Is it guaranteed that when a hash_map/unordered_map is loaded with the same items, they will have the same order when iterated? Basically I have a hashmap which I load from a file, and from which I periodically feed a limited number of items to a routine, after which I free the hashmap. After the items are consumed, I re-load the same file to the hashmap and want to get the next batch of items after the point where I stopped the previous time. The point at which I stop would be identified by the key.

回答1:

Technically no, they are not guaranteed to be in any particular order.

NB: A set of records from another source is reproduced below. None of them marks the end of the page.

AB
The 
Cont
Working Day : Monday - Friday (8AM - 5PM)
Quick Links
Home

In practice however, given that you use deterministic hash function, what you want to do should be fine.

consider

std::string name;
std::string value;

std::unordered_map <std::string, std::string> map1;
std::unordered_map <std::string, std::string> map2;

while (read_pair (name, value))
{
    map1[name] = value;
    map2[name] = value;
}

you can reasonably expect that name-value pairs in map1 and map2 go in the same order.



回答2:

No, you cannot safely do this. Firstly, it's not guaranteed by the standard, but even if you ignore the standard and look at real implementations, it is a bad idea.

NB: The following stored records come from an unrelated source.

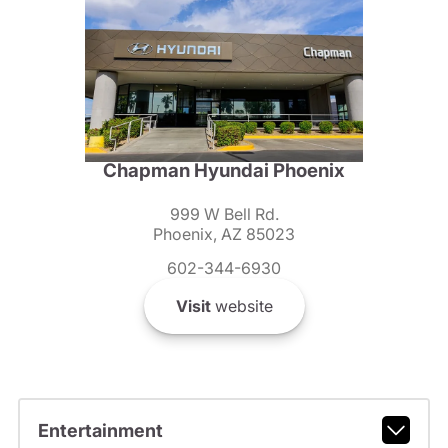
Chapman Hyundai Phoenix
999 W Bell Rd.
Phoenix, AZ 85023
602-344-6930
Visit
website
Entertainment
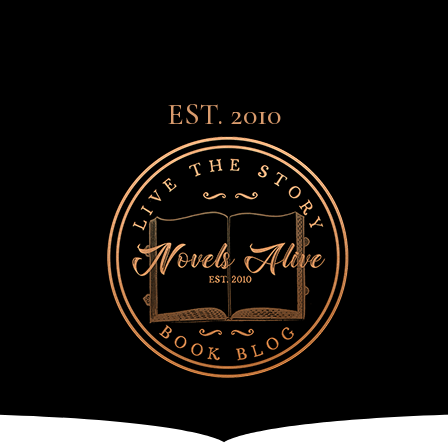
EST. 2010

Most hash table structures are not history independent. That is: the state of the hash table depends not only on what items it contains, but also what order they were inserted.

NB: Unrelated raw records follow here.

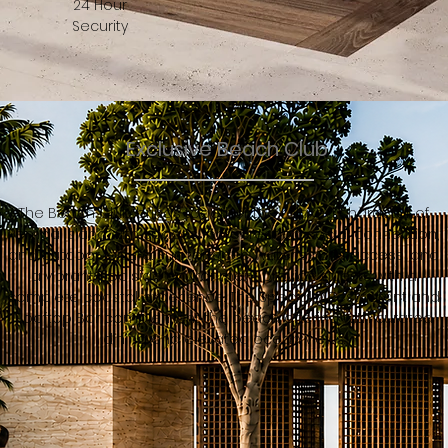
24 Hour
Security
Exclusive Beach Club
The Beach Club brings together the relaxed character of
Pemba Island with spaces for recreation, social connection,
and outdoor leisure. Sun terraces, water sports access, and
a vibrant poolside environment provide guests with a
complete coastal experience. The Specialty Restaurant and
Rooftop Bar complement the beach offering with curated
dining and elevated ocean views.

Here is a concrete example:

#include <unordered_map>
#include <string>
#include <iostream>

static const char* const NAMES[] = {
    "joe",
    "bob",
    "alexander",
    "warren",
    "paul",
    "michael",
    "george",
    "david",
    "peter"
};
static const int NAME_COUNT = sizeof(NAMES)/sizeof(NAMES[0]);

static void print_umap(const std::unordered_map<std::string, int>& m) {
    for (const auto& item : m) {
        std::cout << "  " << item.first << "\n";
    }
}

int main(void) {
    std::unordered_map<std::string, int> a;
    std::unordered_map<std::string, int> b;
    std::unordered_map<std::string, int> c;

    for (int i = 0; i < NAME_COUNT; ++i) {
        a[NAMES[i]] = 0;
        b[NAMES[NAME_COUNT - 1 - i]] = 0;
    }

    for (const auto& item : a) {
        c[item.first] = 0;
    }

    std::cout << "a:\n";
    print_umap(a);
    std::cout << "\n\nb:\n";
    print_umap(b);
    std::cout << "\n\nc:\n";
    print_umap(c);
    return 0;
}

When I build this using clang and the libc++ implementation of the C++ standard library, I get the following output:

a:
  peter
  george
  michael
  david
  paul
  bob
  warren
  alexander
  joe


b:
  joe
  alexander
  bob
  warren
  david
  paul
  michael
  george
  peter


c:
  joe
  alexander
  warren
  bob
  paul
  david
  michael
  george
  peter

Note that the order is different in every case. This is not at all unusual for hash tables.